The trial was a blur. A montage of gavels banging and lawyers droning. She pleaded guilty. It was part of the deal. Five years for First Degree Manslaughter. In exchange, the state wouldn't pursue life in prison without the possibility of parole, and Isaiah wouldn't pull the plug on Danny's dialysis.
She didn't look at the jury. She stared at the back of Isaiah's head in the front row. He never turned around. Not once.
Then came the intake.
The Correctional Facility was a world of gray concrete and fluorescent lights that buzzed like trapped flies.
"Strip," the guard barked. She was a large woman with eyes like stones.
Karen stood on the cold tile. The hose turned on. Freezing water blasted her, stinging her skin, washing away the mud and the blood and the last of her identity.
"Open your mouth. Lift your tongue. Squat and cough."
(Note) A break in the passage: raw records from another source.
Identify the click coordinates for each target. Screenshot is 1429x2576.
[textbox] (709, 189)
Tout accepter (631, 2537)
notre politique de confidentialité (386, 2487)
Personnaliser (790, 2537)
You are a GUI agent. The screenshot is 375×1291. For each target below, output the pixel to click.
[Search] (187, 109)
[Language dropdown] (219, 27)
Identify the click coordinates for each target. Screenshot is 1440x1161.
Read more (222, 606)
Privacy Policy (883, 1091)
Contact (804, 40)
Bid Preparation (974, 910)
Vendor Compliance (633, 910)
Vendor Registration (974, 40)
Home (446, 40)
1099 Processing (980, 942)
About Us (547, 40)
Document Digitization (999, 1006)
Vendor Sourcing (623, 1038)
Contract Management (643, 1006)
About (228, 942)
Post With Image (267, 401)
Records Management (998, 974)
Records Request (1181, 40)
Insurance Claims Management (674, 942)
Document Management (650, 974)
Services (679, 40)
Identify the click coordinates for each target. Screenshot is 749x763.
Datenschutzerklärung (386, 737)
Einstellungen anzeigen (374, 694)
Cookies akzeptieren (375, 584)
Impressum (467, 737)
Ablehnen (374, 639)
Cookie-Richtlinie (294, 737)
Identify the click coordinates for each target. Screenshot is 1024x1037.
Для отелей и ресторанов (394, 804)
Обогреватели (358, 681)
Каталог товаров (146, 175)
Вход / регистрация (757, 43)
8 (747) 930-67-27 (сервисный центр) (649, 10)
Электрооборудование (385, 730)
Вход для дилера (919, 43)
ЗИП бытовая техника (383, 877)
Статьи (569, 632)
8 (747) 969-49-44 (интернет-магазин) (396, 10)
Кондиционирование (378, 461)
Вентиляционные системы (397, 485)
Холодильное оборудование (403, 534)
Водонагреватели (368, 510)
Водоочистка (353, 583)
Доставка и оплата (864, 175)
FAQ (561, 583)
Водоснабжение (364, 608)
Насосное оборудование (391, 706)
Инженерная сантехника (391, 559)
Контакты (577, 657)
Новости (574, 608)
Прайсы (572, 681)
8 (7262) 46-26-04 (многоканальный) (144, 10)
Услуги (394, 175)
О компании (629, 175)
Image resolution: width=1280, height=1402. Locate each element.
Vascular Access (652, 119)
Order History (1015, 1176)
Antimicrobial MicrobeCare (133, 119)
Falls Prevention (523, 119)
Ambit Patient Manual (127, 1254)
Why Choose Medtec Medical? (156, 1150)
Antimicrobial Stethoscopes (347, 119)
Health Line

They took her clothes. They took her name. They gave her orange scrubs that scratched her skin and a number.
9275.
They cut her hair. The shears were dull. They hacked at her long chestnut locks, leaving jagged ends that prickled her neck. Karen watched her hair fall to the floor, feeling lighter and emptier with every snip.
The cell door slammed shut. Clang. The sound of a tomb sealing.
FIVE YEARS LATER
Karen woke up with a gasp.
Her hand flew to her stomach. It was flat. Empty.
The panic was a living thing in her chest, a bird beating its wings against her ribs. She sat up, her eyes darting around the room.
It wasn't a cell.
It was a basement. The walls were peeling, painted a sickly shade of yellow that was now stained with damp. The air smelled of mold and the fried onions from the neighbor's apartment upstairs.
She was out. She had been out for three months.
Karen swung her legs over the edge of the narrow mattress. Her left hand throbbed. A phantom pain, sharp and electric, shot up her arm.
She raised her hand. It was covered in a black leather glove. She slept with it on. She showered with it on. She never took it off.
"Mommy?"
The voice was small, sleepy.
Karen turned. On the other side of the room, on a mattress on the floor, a little boy was rubbing his eyes.
Hoke.
He was five years old, but his eyes were ancient. They were dark, intelligent, and terrifyingly familiar. He had Isaiah's jawline. He had Isaiah's intensity.
"Did you have the bad dream again?" Hoke asked. He sat up, his messy dark hair sticking up in tufts.
Karen forced a smile. It was a muscle memory she was relearning. "I'm okay, baby. Just a dream."
Hoke didn't look convinced. He slid off his mattress and walked over to the dresser. He was small for his age, malnourished from a diet of cheap pasta and government cheese, but he moved with a grace that didn't belong in this basement.
He opened a drawer and pulled out a small orange bottle.
"Here," he said, handing it to her.
Karen took the antidepressants. Shame washed over her. Her five-year-old son shouldn't know which pills his mother needed to stop shaking. He shouldn't be the one taking care of her.
"Thank you, Hoke." She swallowed the pill dry.
Hoke climbed onto the bed beside her. He reached out and placed his small hand over her black-gloved one. He didn't ask about the glove. He never did. He just held it, offering a silent comfort that broke her heart.
"I have to go out today," Karen said softly. "I have an interview."
Hoke nodded. "For the drawing job?"
"Yes. For the drawing job."
"You're the best drawer," Hoke said fiercely. "If they don't hire you, they're stupid."
Karen kissed the top of his head. "We need the money, Hoke. For Uncle Danny. And for rent."
Hoke pulled away slightly. His expression shifted. For a second, just a split second, the childish softness vanished, replaced by a cold, calculating look that chilled Karen to the bone.
"I'll help," he said. "When I get big, I'm going to make them pay. Everyone who made us live here."
Karen grabbed his shoulders. "Hoke, no. Don't talk like that."
Hoke blinked, and the look was gone. He smiled, an innocent, gap-toothed grin. "I just mean I'll get a job too, Mommy. Maybe walking dogs."
Karen pulled him into a hug, burying her face in his neck. She was terrified. Not of the world, but of the seed of hatred she could see growing in her son. A seed planted by a father he didn't know he had.